The system has to be operated in duplicate. When the first pond becomes full with sludge the effluent is switched to the tandem system. The pond is allowed to dry out and is then scraped clean using mechanical equipment (a loader).

Cost of construction of the concrete tanks is high ( R700,000)

Occupies large areas of land

Consumes large quantities of water and has high evaporation losses

Is very smelly - environmentally unacceptable.

Trade restrictions with overseas export markets

Generates no income


A low-cost geocell developed in South Africa for civil engineering applications can also be manufactured with a thickness of up to 4 metres. This deep honeycomb matrix can serve as an inexpensive core for continuous non-mechanical thickening and mixing systems.

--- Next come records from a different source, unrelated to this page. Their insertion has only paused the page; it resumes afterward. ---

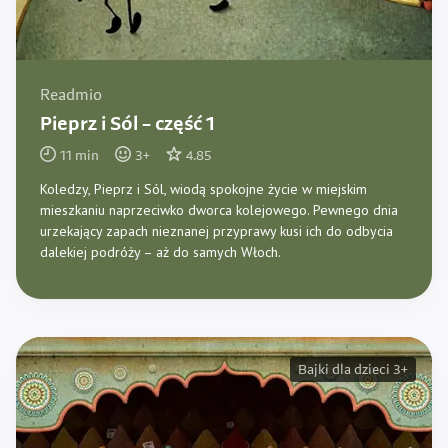
Readmio
Pieprz i Sól – część 1
11
min
3
+
4.85
Koledzy, Pieprz i Sól, wiodą spokojne życie w miejskim
mieszkaniu naprzeciwko dworca kolejowego. Pewnego dnia
urzekający zapach nieznanej przyprawy kusi ich do odbycia
dalekiej podróży – aż do samych Włoch.
Bajki dla dzieci 3+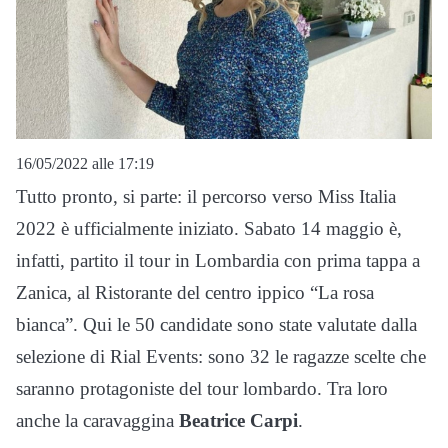
16/05/2022 alle 17:19
Tutto pronto, si parte: il percorso verso Miss Italia
2022 è ufficialmente iniziato. Sabato 14 maggio è,
infatti, partito il tour in Lombardia con prima tappa a
Zanica, al Ristorante del centro ippico “La rosa
bianca”. Qui le 50 candidate sono state valutate dalla
selezione di Rial Events: sono 32 le ragazze scelte che
saranno protagoniste del tour lombardo. Tra loro
anche la caravaggina
Beatrice Carpi
.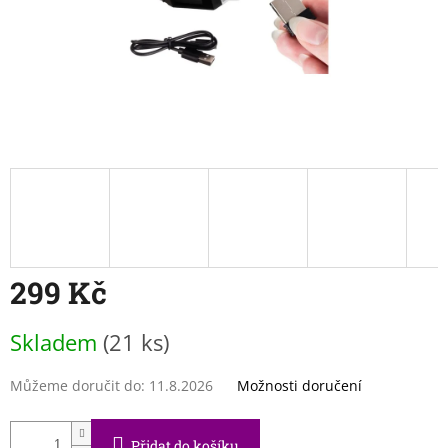
299 Kč
Měrná
Skladem
(21 ks)
cena:
Můžeme doručit do:
11.8.2026
Možnosti doručení
Přidat do košíku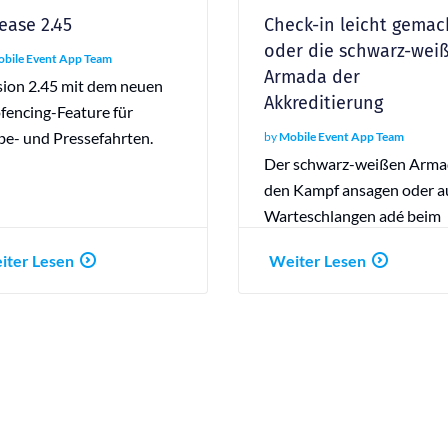
ease 2.45
Check-in leicht gemac
oder die schwarz-wei
bile Event App Team
Armada der
sion 2.45 mit dem neuen
Akkreditierung
fencing-Feature für
be- und Pressefahrten.
by
Mobile Event App Team
Der schwarz-weißen Arma
den Kampf ansagen oder a
Warteschlangen adé beim
Check-in.
iter Lesen
Weiter Lesen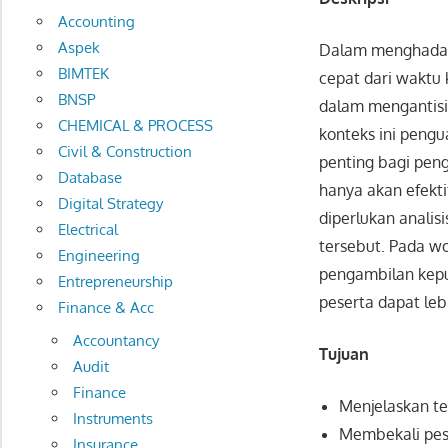
Accounting
Aspek
Dalam menghadapi
BIMTEK
cepat dari waktu
BNSP
dalam mengantisi
CHEMICAL & PROCESS
konteks ini pengu
Civil & Construction
penting bagi pen
Database
hanya akan efekti
Digital Strategy
diperlukan anali
Electrical
tersebut. Pada wo
Engineering
pengambilan kepu
Entrepreneurship
peserta dapat le
Finance & Acc
Accountancy
Tujuan
Audit
Finance
Menjelaskan te
Instruments
Membekali pese
Insurance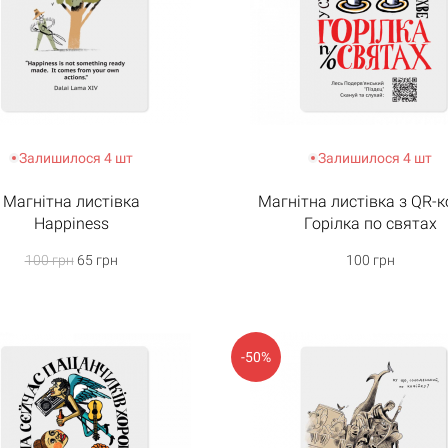
Кошик порожній
Залишилося 4 шт
Залишилося 4 шт
Магнітна листівка
Магнітна листівка з QR-
Happiness
Горілка по святах
100 грн
65 грн
100 грн
-50%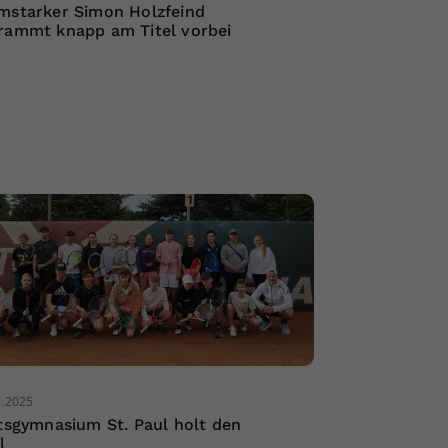
mstarker Simon Holzfeind
rammt knapp am Titel vorbei
4.2025
ftsgymnasium St. Paul holt den
l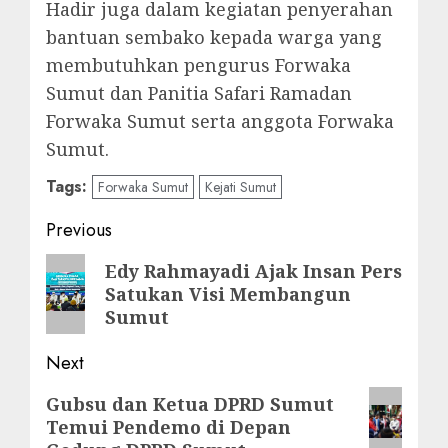
Hadir juga dalam kegiatan penyerahan
bantuan sembako kepada warga yang
membutuhkan pengurus Forwaka
Sumut dan Panitia Safari Ramadan
Forwaka Sumut serta anggota Forwaka
Sumut.
Tags:
Forwaka Sumut
Kejati Sumut
Post
Previous
navigation
Previous
Edy Rahmayadi Ajak Insan Pers
Satukan Visi Membangun
post:
Sumut
Next
Next
Gubsu dan Ketua DPRD Sumut
Temui Pendemo di Depan
post: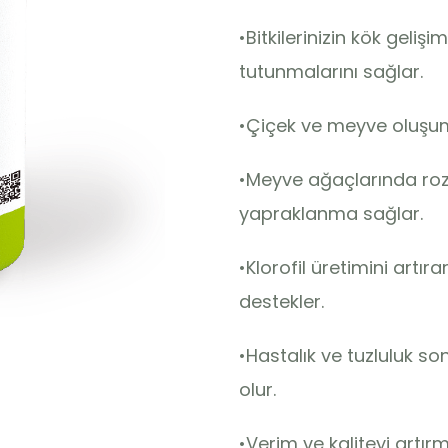
•Bitkilerinizin kök geli
tutunmalarını sağlar.
•Çiçek ve meyve oluşumu
•Meyve ağaçlarında roz
yapraklanma sağlar.
•Klorofil üretimini artıra
destekler.
•Hastalık ve tuzluluk s
olur.
•Verim ve kaliteyi artı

Thickening and mixing are well understood but the geocell system introduces some novelties. In particular the flow path is in the vertical plane and not the customary horizontal plane. Qualitative tests have given favourable indications of the efficiency of the system. A full scale pilot plant thickener is incorporated as an essential component of a pilot project to convert 400 m per day of dairy farm waste to electrical power. The pilot methane plant (incorporating the thickener) is currently under construction (January 2000). This is a major project and will serve to quantify the indicative tests.

Should the trial prove that the geocell method is both viable and cost effective then there is a wealth of applications where the technique can be applied in agriculture and industry.